■ What is being asked:
Please restate the data below word for word, omitting all images.

Document understanding data
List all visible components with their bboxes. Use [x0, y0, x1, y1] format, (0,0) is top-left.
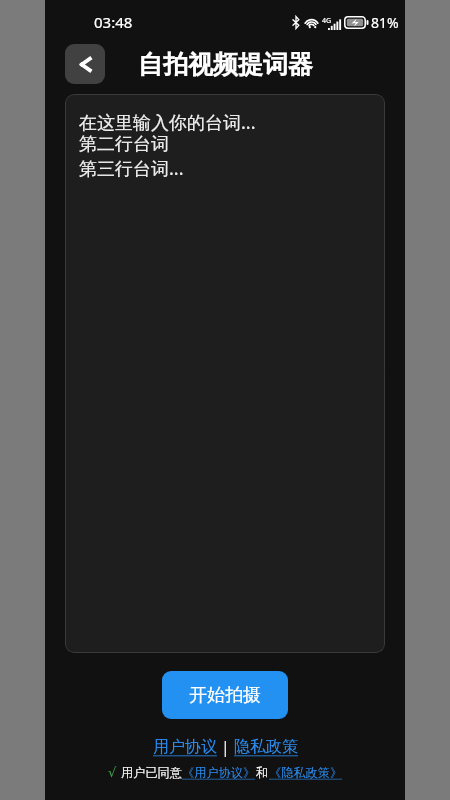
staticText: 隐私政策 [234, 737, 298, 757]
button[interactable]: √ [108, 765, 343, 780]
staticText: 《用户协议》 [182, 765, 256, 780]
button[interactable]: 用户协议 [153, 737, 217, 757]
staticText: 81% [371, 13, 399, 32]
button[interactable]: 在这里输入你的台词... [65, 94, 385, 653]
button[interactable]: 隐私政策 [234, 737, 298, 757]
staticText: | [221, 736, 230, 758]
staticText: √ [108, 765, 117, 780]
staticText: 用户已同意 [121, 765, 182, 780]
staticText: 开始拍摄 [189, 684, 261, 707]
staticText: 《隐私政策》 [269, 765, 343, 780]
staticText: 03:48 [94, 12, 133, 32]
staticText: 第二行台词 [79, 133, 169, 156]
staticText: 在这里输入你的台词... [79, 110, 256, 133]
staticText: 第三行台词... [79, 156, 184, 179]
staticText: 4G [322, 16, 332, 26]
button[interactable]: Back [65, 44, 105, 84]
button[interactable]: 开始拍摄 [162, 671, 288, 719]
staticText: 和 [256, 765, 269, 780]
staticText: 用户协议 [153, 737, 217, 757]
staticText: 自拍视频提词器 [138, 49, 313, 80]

■ Solution to the problem:
List all visible components with their bboxes. Use [x0, y0, x1, y1] format, (0,0) is top-left.
staticText: 隐私政策 [234, 737, 298, 757]
button[interactable]: √ [108, 765, 343, 780]
staticText: 《用户协议》 [182, 765, 256, 780]
button[interactable]: 用户协议 [153, 737, 217, 757]
staticText: 81% [371, 13, 399, 32]
button[interactable]: 在这里输入你的台词... [65, 94, 385, 653]
button[interactable]: 隐私政策 [234, 737, 298, 757]
staticText: | [221, 736, 230, 758]
staticText: √ [108, 765, 117, 780]
staticText: 用户已同意 [121, 765, 182, 780]
staticText: 开始拍摄 [189, 684, 261, 707]
staticText: 《隐私政策》 [269, 765, 343, 780]
staticText: 03:48 [94, 12, 133, 32]
staticText: 第二行台词 [79, 133, 169, 156]
staticText: 在这里输入你的台词... [79, 110, 256, 133]
staticText: 第三行台词... [79, 156, 184, 179]
staticText: 4G [322, 16, 332, 26]
button[interactable]: Back [65, 44, 105, 84]
button[interactable]: 开始拍摄 [162, 671, 288, 719]
staticText: 和 [256, 765, 269, 780]
staticText: 用户协议 [153, 737, 217, 757]
staticText: 自拍视频提词器 [138, 49, 313, 80]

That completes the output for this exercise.